▸ **What you have to do**
Pictures aside, repeat the listing below exactly.

* * *

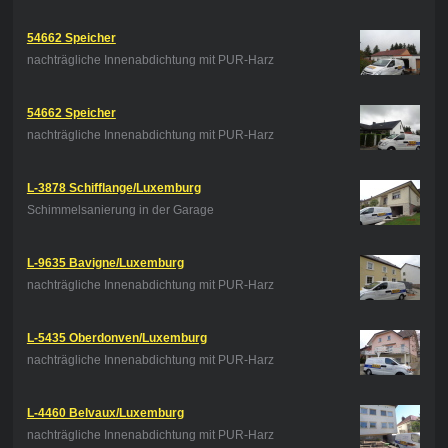
54662 Speicher
nachträgliche Innenabdichtung mit PUR-Harz
54662 Speicher
nachträgliche Innenabdichtung mit PUR-Harz
L-3878 Schifflange/Luxemburg
Schimmelsanierung in der Garage
L-9635 Bavigne/Luxemburg
nachträgliche Innenabdichtung mit PUR-Harz
L-5435 Oberdonven/Luxemburg
nachträgliche Innenabdichtung mit PUR-Harz
L-4460 Belvaux/Luxemburg
nachträgliche Innenabdichtung mit PUR-Harz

* * *

▸ **Final answer**
54662 Speicher
nachträgliche Innenabdichtung mit PUR-Harz
54662 Speicher
nachträgliche Innenabdichtung mit PUR-Harz
L-3878 Schifflange/Luxemburg
Schimmelsanierung in der Garage
L-9635 Bavigne/Luxemburg
nachträgliche Innenabdichtung mit PUR-Harz
L-5435 Oberdonven/Luxemburg
nachträgliche Innenabdichtung mit PUR-Harz
L-4460 Belvaux/Luxemburg
nachträgliche Innenabdichtung mit PUR-Harz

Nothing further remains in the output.